おきらくごきらく

社会人大学院(早稲田大学大学院商学研究科プロフェショナルコース)へ通う、のんきなサラリーウーマン実録

英語のコミュニケーション能力

2005年09月25日 | お遊び


最近テレビでよく紹介されている福島孝徳という脳外科医をご存知でしょうか。

米国デューク大学の脳神経外科医を勤める福島氏は、48歳のとき、手術より論文で医師を評価する日本の医学界を嫌って渡米した世界的に有名な医師です。

患者の負担を最小限にする鍵穴手術という手法を用いて、自ら開発した500を超える手術器具を駆使し、あらゆる医師がさじを投げた患者の命を救ってきたスーパードクターです。

ミリ単位の操作をする彼は、神の手を持つと言われ、世界中を飛び回り超人的なハードスケジュールをこなしています。もし脳腫瘍にかかったら、ぜひこの人にオペをしてもらいたい、とひそかに思っている私です。

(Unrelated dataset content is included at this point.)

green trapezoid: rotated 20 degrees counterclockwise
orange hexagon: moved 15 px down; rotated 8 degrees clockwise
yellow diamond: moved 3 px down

医学的なことは全然分からないので触れませんが、いろいろな番組を見る度に、私は彼の抜きん出た「コミュニケーション能力」にため息がでます。

この先生、決して英語の発音がうまくありません。ワン・ツー・スリーみたいな思いっきりジャパニーズ・イングリッシュの連発なんですが、相手に伝える能力がすごいんです。発音なんて、どうでも良い。正しく情報と熱意が伝われば。そう思わせてくれる人です。

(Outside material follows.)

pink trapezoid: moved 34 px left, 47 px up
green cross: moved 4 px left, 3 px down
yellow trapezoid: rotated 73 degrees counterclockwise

日本では英検だのTOEICだの検定試験で英語のレベルを判断しますが、大切なところを見落としています。コミュニケーション能力です。いくら紙の試験が出来たって、相手は生身の人間なんですから、伝える力、聞く力に欠けていては会話が成り立たないのです。

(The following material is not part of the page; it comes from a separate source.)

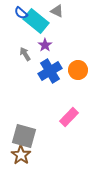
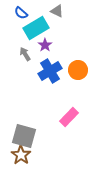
cyan rectangle: moved 7 px down; rotated 70 degrees counterclockwise
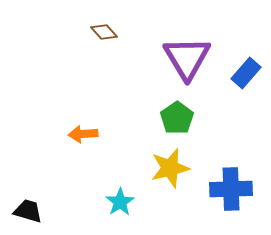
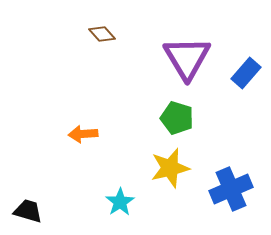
brown diamond: moved 2 px left, 2 px down
green pentagon: rotated 20 degrees counterclockwise
blue cross: rotated 21 degrees counterclockwise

以前、英検を受けた時の面接をよく覚えています。いくつかお題を渡されて、それに対してしゃべるんですが、そのお題が「女性の社会進出について」とか「高齢化社会について」とか「教育問題について」とかですよ。日本語でも難しいんですけど!長い間アメリカに住んでいた帰国子女の友達が、英検1級受けて落ちたという話もあったなぁ。

話しは戻って福島氏。彼は緊迫する手術中も、一人で「あー、こりゃ驚いたなー」とか「皆さーん、腫瘍が見つかりましたよー」とかベラベラしゃべりながらオペしてます。神経を尖らしている手術中に、ですよ。

イメージ的には「・・・メス」「はい」とか言うくらいで、しーんとした手術室を想像していたのですが、そりゃもう賑やかです。日本語だろうが英語だろうが、一人でしゃべっています。他は誰もしゃべってません。

さらに彼は、5-6時間立ちっぱなしの手術を終えると、彼のオペを見学に来た大勢の医師を相手に手術の解説をし、患者への説明もきっちり行います。日本へは年に4-5回来日するらしいのですが、2週間の滞在中、約50件の手術をこなします。・・・ありえない。

いつもパワフルでストレート。最良の結果を出すために、前例にも縛られない。こんな名医を逃してしまった日本の医学界は、論文の数でしか医師を評価できない残念な業界です。

世界の名医は、コミュニケーションの達人でもありました。